Friday, February 17, 2012


Beginning today, February 17, 2012, with the exception of each of my other blogs will either be archived or completely removed from access, in favor of a new and different way at: Please visit soon and let me know if you like what you see.

Tuesday, August 23, 2011


Have you ever met a person who has so often “stood in the gap” that you wonder if he/she forgets that is not his/her permanent position?  Do you feel concern that he/she is so used to being a helper that he/she may have forgotten how to allow others to help him/her?  Is there at least a little bit of that in each one of us?  Is it independence or control?  Or is there a difference?  What is it about being a helper that seems to do that to people?  Are we born with it or is it a character development?  Can we help those who are “afflicted”?

From the time my brother was able to hold a spoon, it is reported he sat in his high chair and when someone offered to help him with his food, he firmly stated, “Feed self!”  That seems to say we are born with a desire to be in control or depend on self, wouldn’t you agree?   But that’s only one personality, one case, one toddler.  I’ll let you in on a secret: he was much the same until his death, though life, as it always seems to do, taught him some lessons in having to depend on others along the way!

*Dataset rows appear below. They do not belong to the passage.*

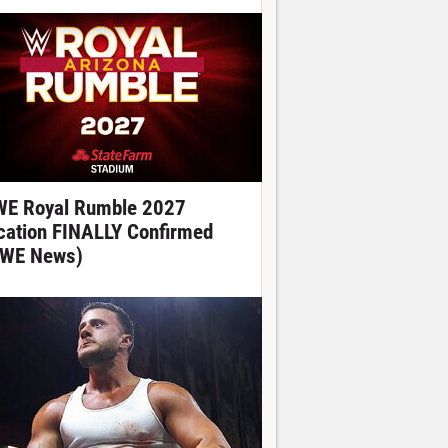
E Royal Rumble 2027
cation FINALLY Confirmed
WE News)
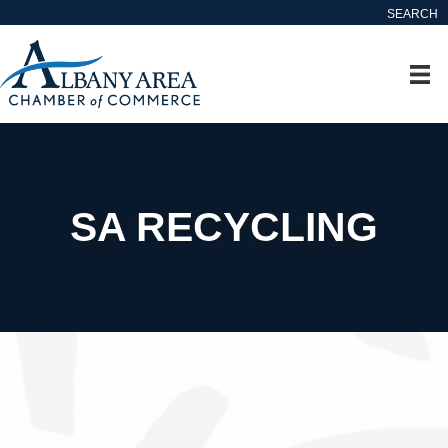
SEARCH
SA RECYCLING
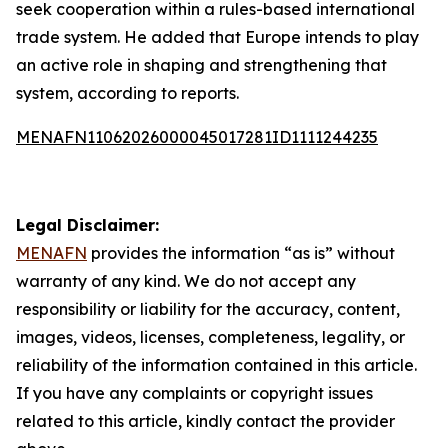
seek cooperation within a rules-based international
trade system. He added that Europe intends to play
an active role in shaping and strengthening that
system, according to reports.
MENAFN11062026000045017281ID1111244235
Legal Disclaimer:
MENAFN
provides the information “as is” without
warranty of any kind. We do not accept any
responsibility or liability for the accuracy, content,
images, videos, licenses, completeness, legality, or
reliability of the information contained in this article.
If you have any complaints or copyright issues
related to this article, kindly contact the provider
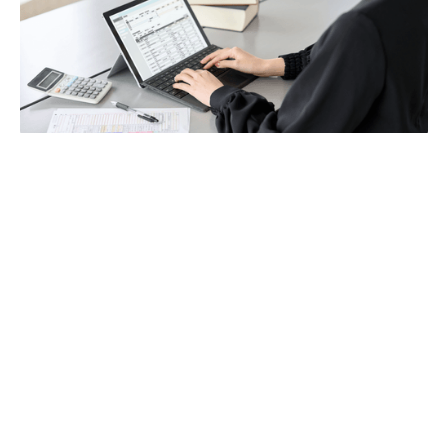
Payroll
Tax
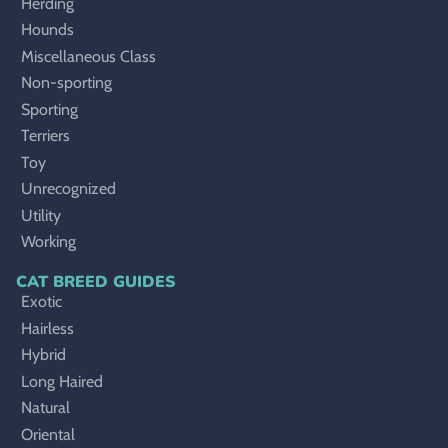
Herding
Hounds
Miscellaneous Class
Non-sporting
Sporting
Terriers
Toy
Unrecognized
Utility
Working
CAT BREED GUIDES
Exotic
Hairless
Hybrid
Long Haired
Natural
Oriental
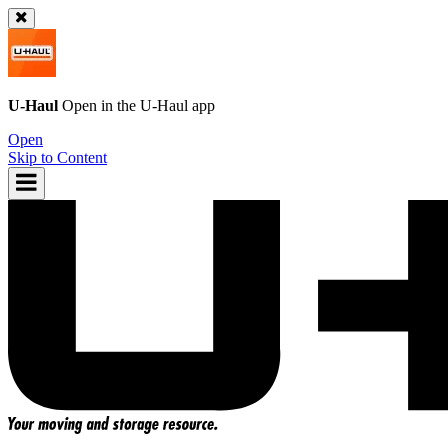
U-Haul
Open in the
U-Haul
app
Open
Skip to Content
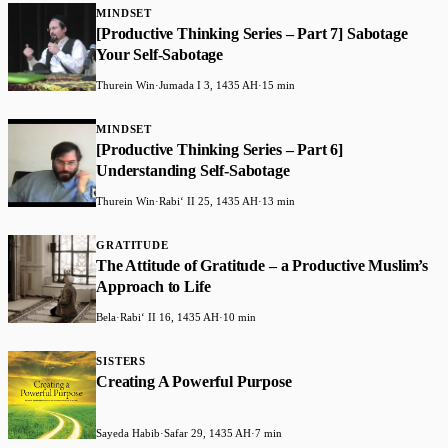
MINDSET
[Productive Thinking Series – Part 7] Sabotage
Your Self-Sabotage
Thurein Win
·
Jumada I 3, 1435 AH
·
15 min
MINDSET
[Productive Thinking Series – Part 6]
Understanding Self-Sabotage
Thurein Win
·
Rabiʻ II 25, 1435 AH
·
13 min
GRATITUDE
The Attitude of Gratitude – a Productive Muslim’s
Approach to Life
Bela
·
Rabiʻ II 16, 1435 AH
·
10 min
SISTERS
Creating A Powerful Purpose
Sayeda Habib
·
Safar 29, 1435 AH
·
7 min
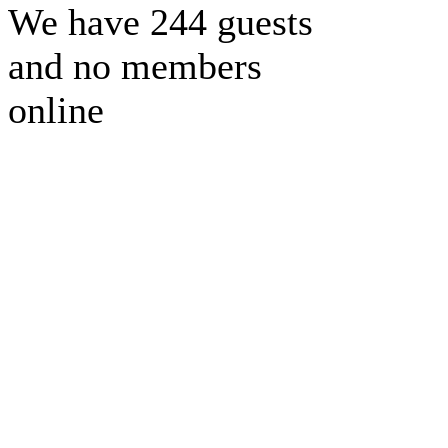
We have 244 guests
and no members
online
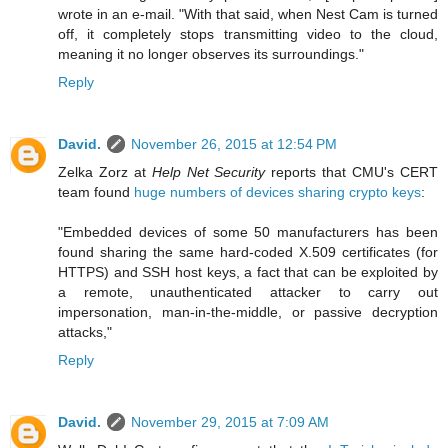
wrote in an e-mail. "With that said, when Nest Cam is turned
off, it completely stops transmitting video to the cloud,
meaning it no longer observes its surroundings."
Reply
David.
November 26, 2015 at 12:54 PM
Zelka Zorz at
Help Net Security
reports that CMU's CERT
team found
huge numbers of devices sharing crypto keys
:
"Embedded devices of some 50 manufacturers has been
found sharing the same hard-coded X.509 certificates (for
HTTPS) and SSH host keys, a fact that can be exploited by
a remote, unauthenticated attacker to carry out
impersonation, man-in-the-middle, or passive decryption
attacks,"
Reply
David.
November 29, 2015 at 7:09 AM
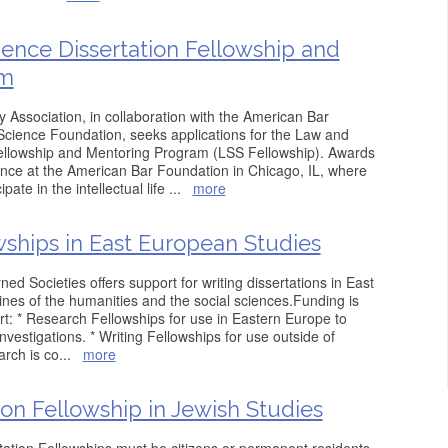
ience Dissertation Fellowship and
am
Association, in collaboration with the American Bar
Science Foundation, seeks applications for the Law and
Fellowship and Mentoring Program (LSS Fellowship). Awards
ence at the American Bar Foundation in Chicago, IL, where
pate in the intellectual life
...
more
wships in East European Studies
d Societies offers support for writing dissertations in East
lines of the humanities and the social sciences.Funding is
ort: * Research Fellowships for use in Eastern Europe to
investigations. * Writing Fellowships for use outside of
arch is co
...
more
ion Fellowship in Jewish Studies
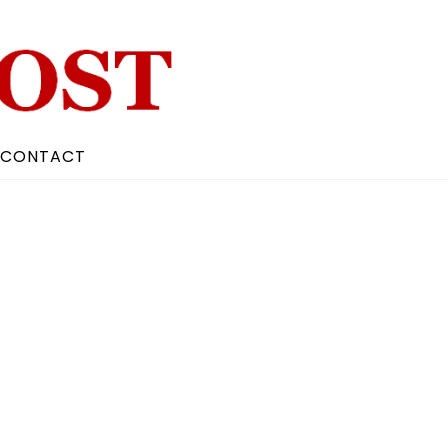
CONTACT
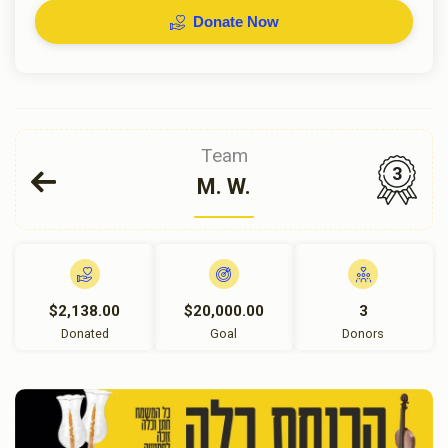
Donate Now
Team
3
M. W.
$2,138.00
$20,000.00
3
Donated
Goal
Donors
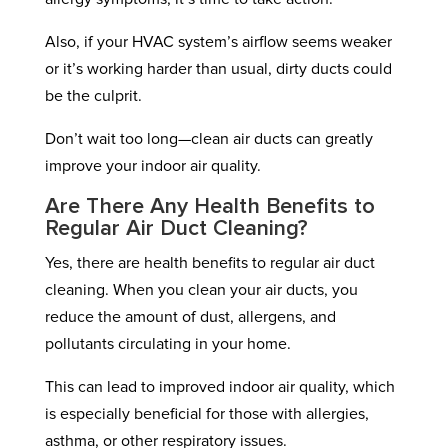
Also, if your HVAC system’s airflow seems weaker
or it’s working harder than usual, dirty ducts could
be the culprit.
Don’t wait too long—clean air ducts can greatly
improve your indoor air quality.
Are There Any Health Benefits to
Regular Air Duct Cleaning?
Yes, there are health benefits to regular air duct
cleaning. When you clean your air ducts, you
reduce the amount of dust, allergens, and
pollutants circulating in your home.
This can lead to improved indoor air quality, which
is especially beneficial for those with allergies,
asthma, or other respiratory issues.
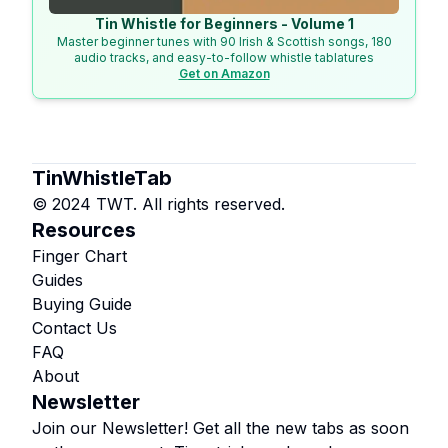
Tin Whistle for Beginners - Volume 1
Master beginner tunes with 90 Irish & Scottish songs, 180
audio tracks, and easy-to-follow whistle tablatures
Get on Amazon
TinWhistleTab
© 2024 TWT. All rights reserved.
Resources
Finger Chart
Guides
Buying Guide
Contact Us
FAQ
About
Newsletter
Join our Newsletter! Get all the new tabs as soon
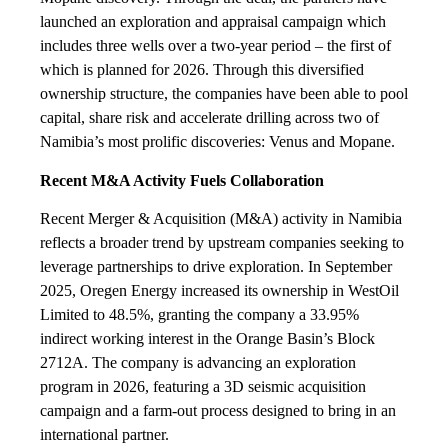
launched an exploration and appraisal campaign which
includes three wells over a two-year period – the first of
which is planned for 2026. Through this diversified
ownership structure, the companies have been able to pool
capital, share risk and accelerate drilling across two of
Namibia’s most prolific discoveries: Venus and Mopane.
Recent M&A Activity Fuels Collaboration
Recent Merger & Acquisition (M&A) activity in Namibia
reflects a broader trend by upstream companies seeking to
leverage partnerships to drive exploration. In September
2025, Oregen Energy increased its ownership in WestOil
Limited to 48.5%, granting the company a 33.95%
indirect working interest in the Orange Basin’s Block
2712A. The company is advancing an exploration
program in 2026, featuring a 3D seismic acquisition
campaign and a farm-out process designed to bring in an
international partner.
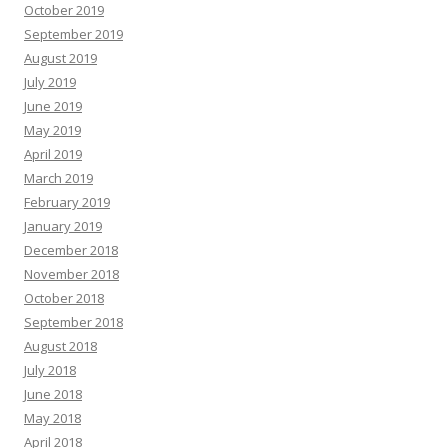
October 2019
September 2019
August 2019
July 2019
June 2019
May 2019
April 2019
March 2019
February 2019
January 2019
December 2018
November 2018
October 2018
September 2018
August 2018
July 2018
June 2018
May 2018
April 2018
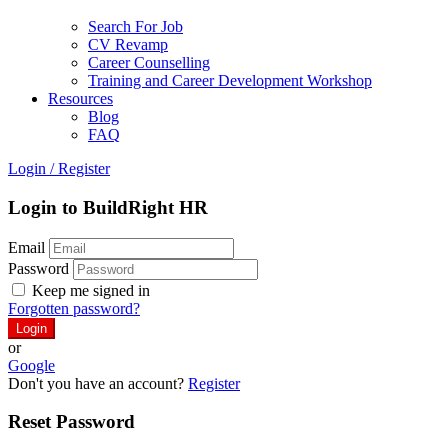
Search For Job
CV Revamp
Career Counselling
Training and Career Development Workshop
Resources
Blog
FAQ
Login
/
Register
Login to BuildRight HR
Email
Password
Keep me signed in
Forgotten password?
or
Google
Don't you have an account?
Register
Reset Password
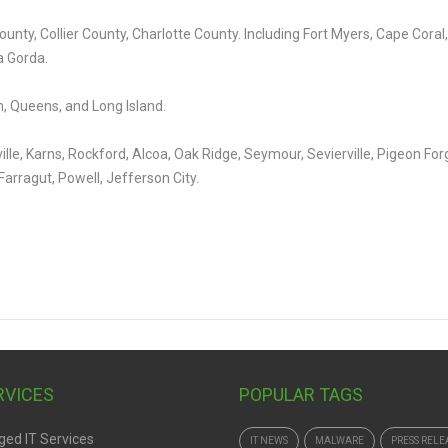
unty, Collier County, Charlotte County. Including Fort Myers, Cape Coral,
a Gorda.
, Queens, and Long Island.
ille, Karns, Rockford, Alcoa, Oak Ridge, Seymour, Sevierville, Pigeon For
Farragut, Powell, Jefferson City.
ERVICES
POPULAR TAGS
ed IT Services
IT NEWS
MALWARE
PRESS RELE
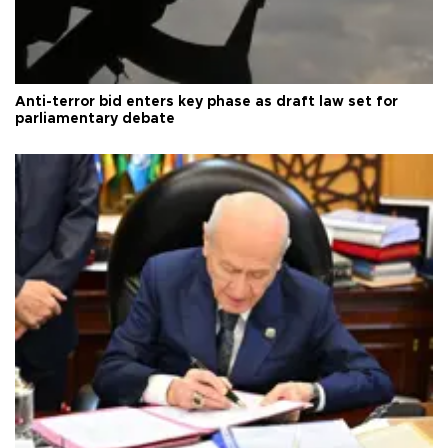
Anti-terror bid enters key phase as draft law set for
parliamentary debate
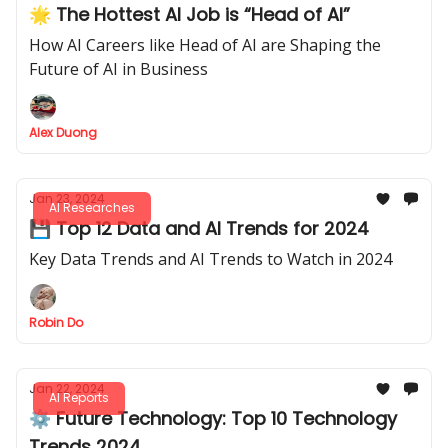
🌟 The Hottest AI Job is “Head of AI”
How AI Careers like Head of AI are Shaping the
Future of AI in Business
Alex Duong
Jan 23, 2024
AI Researches
💾 Top 12 Data and AI Trends for 2024
Key Data Trends and AI Trends to Watch in 2024
Robin Do
Jan 22, 2024
AI Reports
⚙️ Future Technology: Top 10 Technology
Trends 2024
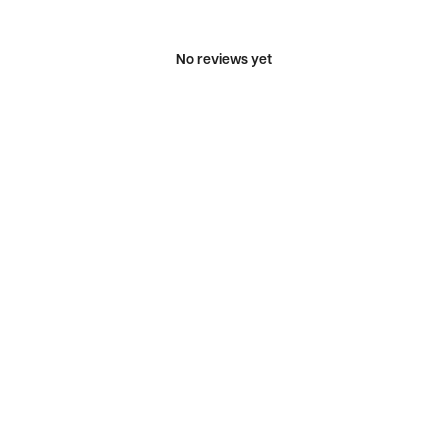
No reviews yet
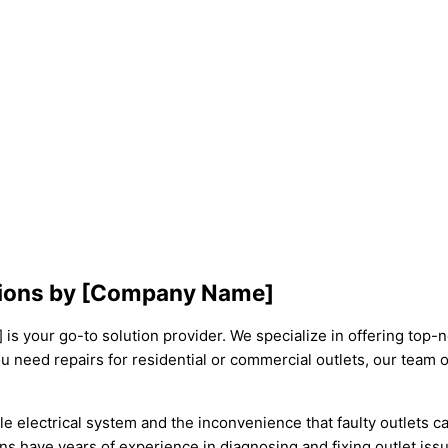
lutions by [Company Name]
s your go-to solution provider. We specialize in offering top-not
u need repairs for residential or commercial outlets, our team o
e electrical system and the inconvenience that faulty outlets 
ians have years of experience in diagnosing and fixing outlet is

My mother once told of taking some cooking to an elderly woman in the neighborhood where they’d just moved.  As I recall the story, the woman didn’t want to accept it, stating she “didn’t want to be beholden to anyone.”  Don’t you wonder what, in her background, made her that way?  She refused to accept an offer of friendship.  My mother never explained her reasoning in the original reaching out to me, but knowing her heart, here is how her thoughts went: “That woman is all alone and she must be lonely.  I could just make a smaller dish of baked macaroni and cheese for her to have for her supper.  That way I could meet her when I take it over to her.”  Well, meet her she did, but sadly the path between the houses was never worn down.  It would appear that woman’s situation was more about control than independence.  We could guess that someone or something in her past had betrayed her trust so she wasn’t going to risk such ever again.  Wouldn’t you love to be the person, with God’s help, to help crack that shell?

It seems we’re all like my toddler brother in that we have at least an independent streak running through us like a vein of gold through a rock.  That doesn’t mean our whole self has to be permeated with independence.

Each of us has met someone who has betrayed our trust, but it doesn’t follow that everyone we meet is going to do likewise. How many wonderful friendships will we lose if we control the number of people we allow into our lives because 90% might betray us? 

Most people who are helpers appear to have found that healthy balance of standing in the gap when needed and stepping aside to allow others to be the ones there when they, the original “Johnnies-On-Call” need a listening ear or a helping hand.  Are you one or the other, or have you learned how to balance both?

M. Sue       8-23-2011

Saturday, July 2, 2011


This morning I was where I could only hear the words coming from the television, but I got the picture anyway. A mother and daughter being reunited for the first time in twenty-three years, the mother was saying, “I can’t wait for her to meet her biological siblings!” The thought raced through my mind, I imagine that’s how God must feel about our gathering in Heaven, as I pictured the joy that occurs when a new babe is born or a wayward child returns or is returned to the Family.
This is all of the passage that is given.